Remember me

Re-Starting Runs Saved Against Zero

June 17, 2020
               Re-Starting Runs Saved Against Zero

 

            I am back to work on the project of estimating how many runs have been saved (prevented) by each pitcher and each defensive player since 1900.   I started back to work on it over the weekend of June 6-7.   Fortunately, when I was working on it before, I saved all of the articles in one word file, so that I was able to read through what I had done beginning to end—a good research practice which is quite unlike me; ordinarily I would have to chase down all 20-some articles and try to piece together the sequence.

            Anyway, reading through the articles or as much of them as I could stand to read, I immediately spotted several major errors in my approach, as you sometimes will when you walk away from your work and can look at it with fresh eyes.   Making these various mistakes, I had entangled myself in a jungle of bad assumptions and false starts, to such an extent that I was confused, and, for the last 5 or 7 articles, just kind of wandering around aimlessly, hacking through the underbrush to no particular purpose. 

            In the previous set of articles I created two very different ways to estimate a team’s runs saved, both of which were frankly terrible.   In re-reading the material, one of my first thoughts was "There has to be a better way to establish Team Runs Saved, so what is it?"  This led to a new and much better Team Runs Saved method.  I would go so far as to say that the previous two methods were wrong, and this one is right. 

            I suppose what I should emphasize now is that the theoretical zero point is the point at which runs saved are equal to runs scored.   Supposing that an average team in a given set of circumstances would allow 750 runs, then the zero point is 1500 runs allowed. The new figure for Team Runs Saved is calculated thus:

1)     Figure the League Average of Runs Scored Per Inning,

2)     Apply that to Team’s Innings Pitched (League Average Expected Runs) (LAXR)

3)     Park-Adjust that,

4)     To figure the expected Runs Allowed for the team (TXR),

5)     Divide the team’s innings pitched by two,

6)     And subtract that number from Team Expected Runs Allowed (TXR). 

7)     The resulting figure is the Park Run Adjustment, or PRA. The Park Run Adjustment can be either positive or negative, and averages zero in theory, although it is not exactly zero in fact.   The PRA is a positive number in a hitter’s park, and a negative number in a pitcher’s park.  It would average zero in fact if the historical run average for all teams was 4.50 runs.  Since the historical run average for all teams is not 4.50 but 4.47, the average PRA is not zero, but -6. 
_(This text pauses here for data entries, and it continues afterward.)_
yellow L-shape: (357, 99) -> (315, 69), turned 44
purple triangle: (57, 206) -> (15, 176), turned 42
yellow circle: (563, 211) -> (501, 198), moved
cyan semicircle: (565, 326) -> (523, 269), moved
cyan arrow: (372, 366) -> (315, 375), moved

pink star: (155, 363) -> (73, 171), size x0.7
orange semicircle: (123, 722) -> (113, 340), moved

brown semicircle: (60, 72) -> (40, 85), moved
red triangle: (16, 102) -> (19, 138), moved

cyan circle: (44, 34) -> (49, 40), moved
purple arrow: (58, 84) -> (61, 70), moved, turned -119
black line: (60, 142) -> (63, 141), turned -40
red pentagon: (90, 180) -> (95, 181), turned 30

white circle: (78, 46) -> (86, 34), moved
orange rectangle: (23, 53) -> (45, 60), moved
8)     The new figure for Team Runs Saved is Innings Pitched, plus the PRA, minus the runs allowed by the team.   In other words, we are assuming that, in a neutral park in an average league, a team with zero pitching and zero defense would allow one run per inning, or 9 runs per 9 innings.  We adjust this for the PRA—which is actually a park AND LEAGUE run adjustment, since what we were adjusting is the league norm—and subtract the number of runs that they allowed.  The difference is the number of runs that they saved.

 

For illustration, the 1968 St. Louis Cardinals—the team for which Bob Gibson posted a 1.12 ERA—allowed 472 runs in 4,437 thirds of an inning, which is 1,479 innings.   The league totals were 5,577 runs scored with 44,043 thirds of an inning.  Given their innings pitched, which were almost exactly one-tenth of the league’s total—it was a ten-team league—we would have expected the Cardinals to allow 562 runs scored (561.8407).

However, Busch Stadium in that season functioned as a pitcher’s park, with a park adjustment factor of .925 439.  Based on that, we multiply the league average expected runs (LAXR), 562, by the park adjustment (.925 439) to get the expected runs allowed by the team, which, for the 1968 Cardinals, is 520 (519.949). 
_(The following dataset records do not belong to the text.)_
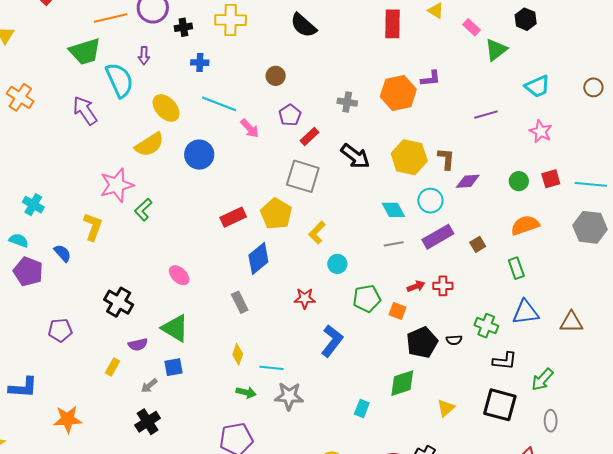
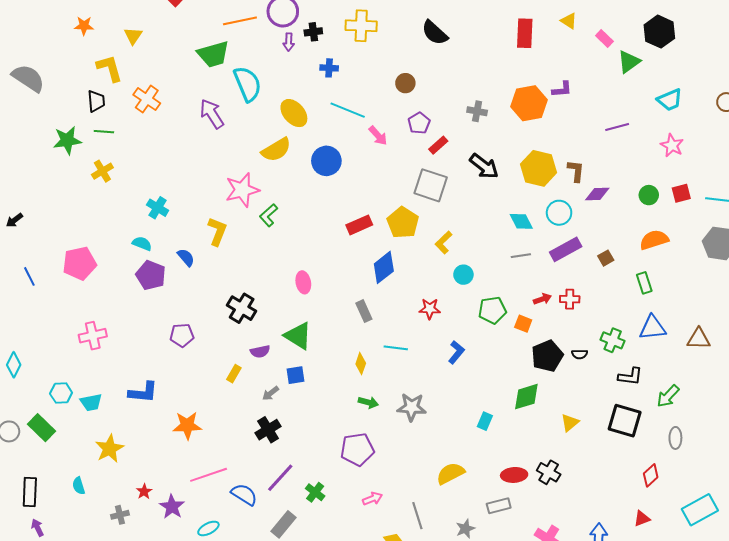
black hexagon: (526, 19) -> (659, 32), size x1.4
purple arrow: (144, 56) -> (289, 42), moved
pink ellipse: (179, 275) -> (303, 282), turned 35
blue L-shape: (332, 341) -> (456, 352), size x0.7
cyan line: (272, 368) -> (396, 348), moved

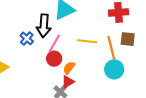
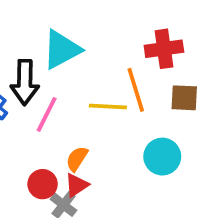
orange line: (111, 48) -> (136, 90), moved
red circle: (54, 59) -> (43, 184), moved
If they had been expected to allow 4.50 runs per game—assumed to be the average number—if they had been expected to allow that number, that would be 739.5 runs.  Their expected runs allowed is only 520, which is a difference of 220 runs.  The team’s Park Run Adjustment is -220 (-219.551).    What we are saying, in English, is that this team is expected to allow less than 4.50 runs per game because of their park and league.

 

The Cardinals pitched 1,479 innings.  Had they had zero pitching and zero defense in a historically neutral park, then, we theorize that they would have allowed 1,479 runs.  Because of the park and league, we reduce that number by 220 runs, making 1,259.   We theorize that, in this run condition, had they had zero competent pitching and zero defense, they would have allowed 1,259 runs. 
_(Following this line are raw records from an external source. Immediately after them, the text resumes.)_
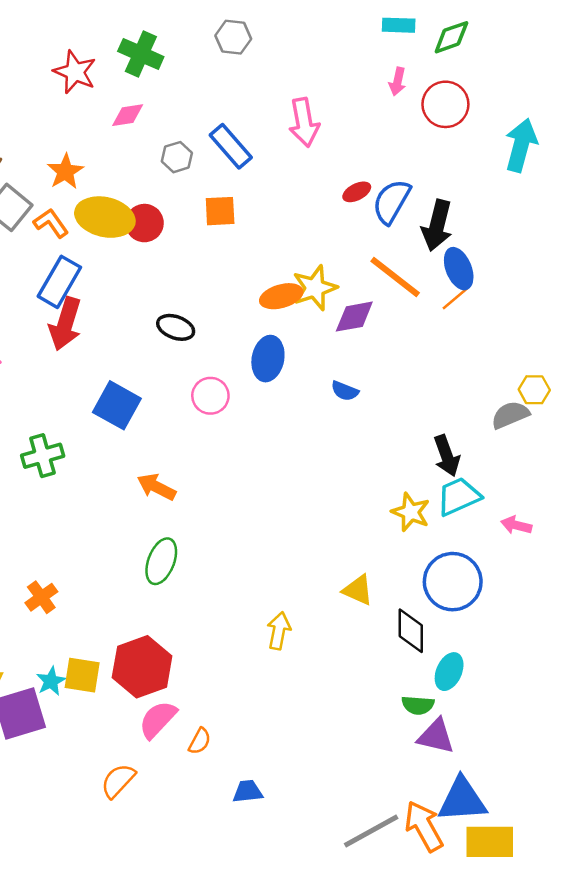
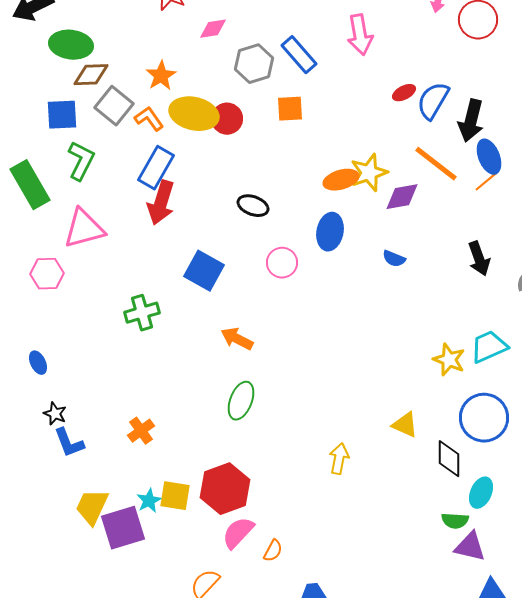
gray hexagon: (177, 157) -> (254, 64), size x1.5
black arrow: (447, 456) -> (479, 259), moved

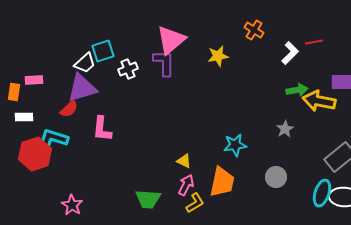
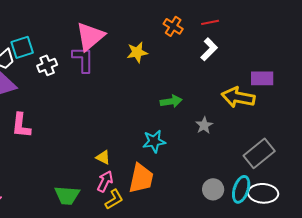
red line: (314, 42) -> (210, 22), moved
green arrow: (297, 90) -> (171, 101), moved
gray circle: (276, 177) -> (213, 189), moved

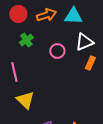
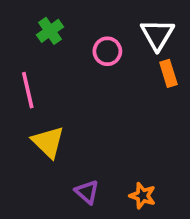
white triangle: (84, 42) -> (157, 35), turned -36
orange rectangle: (90, 63) -> (168, 73), turned -40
In fact, they allowed only 472 runs.  The difference is 787 runs—1259, minus 472.   So the Cardinals pitching and defense in 1968 "saved" 787 runs.  This is a good number.   Among all teams in baseball history since 1900, it ranks in the top 20%.   It’s not a GREAT pitching-and-defense combination; it’s a very good pitching-and-defense combination, working in a very low-run environment.

 

This method of establishing Runs Saved by a Team is clearly better than either of the two methods that I tried before in this series of articles.  This method does extremely well on three critical tests of what the Team Runs Saved should be:

 

1)      The average for a team is almost the same as the average runs scored by a team,

2)     The standard deviation, also, is almost the same, thus fulfilling the essential condition that offense and defense are equal components in success, and

3)     Good teams do dramatically better in this measurement than weak teams. 

There are 2,550 teams in my data, or five groups of 510 teams.  The top 510 teams, the 510 teams which we credit with saving the most runs, have an average won-lost record of 91-68.  The bottom 510 teams have an average won-lost record of 62-88.  

 

The essential difference between this method and the method that I started with is that it applies the park/league run adjustment AS A NUMBER, whereas the earlier method applied the adjustment AS A PERCENTAGE.   Applying it as a percentage, the earlier method applied the run adjustment TWICE, essentially applying it to the runs that they would have allowed if they had had an average defense, and then applying it again to the runs they would have allowed above that number, if they had very bad pitching and defense.   This method applies the run adjustment only once.    The earlier method created very high Runs Saved numbers for teams playing in high-run contexts, thus concluding that the team which saved or prevented the most runs, in all of baseball history, was the 2000 Colorado Rockies. 

The 2000 Rockies DID save a lot of runs, and they still do very well in the new method.  They’re just not #1 anymore.  Before, I was crediting them with saving 1,227 runs, with the average figure being 699.   Now, we’re crediting them with saving 880 runs, with the average being 705.  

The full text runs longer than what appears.